On certain W32 platforms, it is possible to change the default percentages of the virtual address space by using the boot.ini parameter /3GB. Using the /3GB switch changes the split of the total virtual address space so that the user address space is increased to 3 GB, and the kernel address space is decreased to 1 GB. This setting in no way changes the overall virtual address space size (the process still only had 4 GB total), and it does not have an impact on how much virtual memory is managed by the system. The /3GB switch simply changes the split between user and kernel space for each process.

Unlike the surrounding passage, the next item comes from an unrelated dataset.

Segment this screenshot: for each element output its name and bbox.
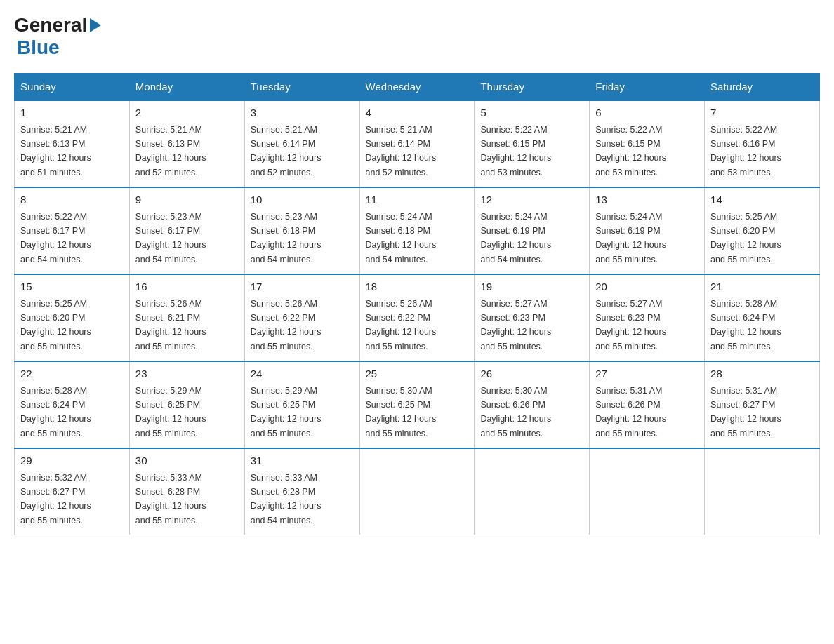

Below is a table that provides a list of W32 releases with which the /3GB switch is compatible. This information was taken from the Microsoft Article “Memory Support and Windows Operating Systems”:

There are various implications when using this switch that must be considered, both application level (Domino) and kernel level (Operating System) factors:

Application (Domino) Level - The /3GB switch has its uses; however, even with this kernel-level setting enabled, a 32-bit process will not be able to use more than 2 GB user space unless it is compiled with the /LARGEADDRESSAWARE switch. This parameter must be specified when compiling the 32-bit executable.

If the kernel is configured with the /3GB setting, but an exe is not compiled with the Large Address Aware option, then the process’ user address space will still be restricted to 2 GB. Contrary to logic, the additional 1 GB is not given back to the kernel, but is instead flagged as a reserved block within the user address space. The result is that 1 GB of the virtual address space is lost. Hence, the /3GB switch should only be used if the process in question is compiled with /LARGEADDRESSAWARE. Misuse of the /3GB setting can cause more problems than it solves.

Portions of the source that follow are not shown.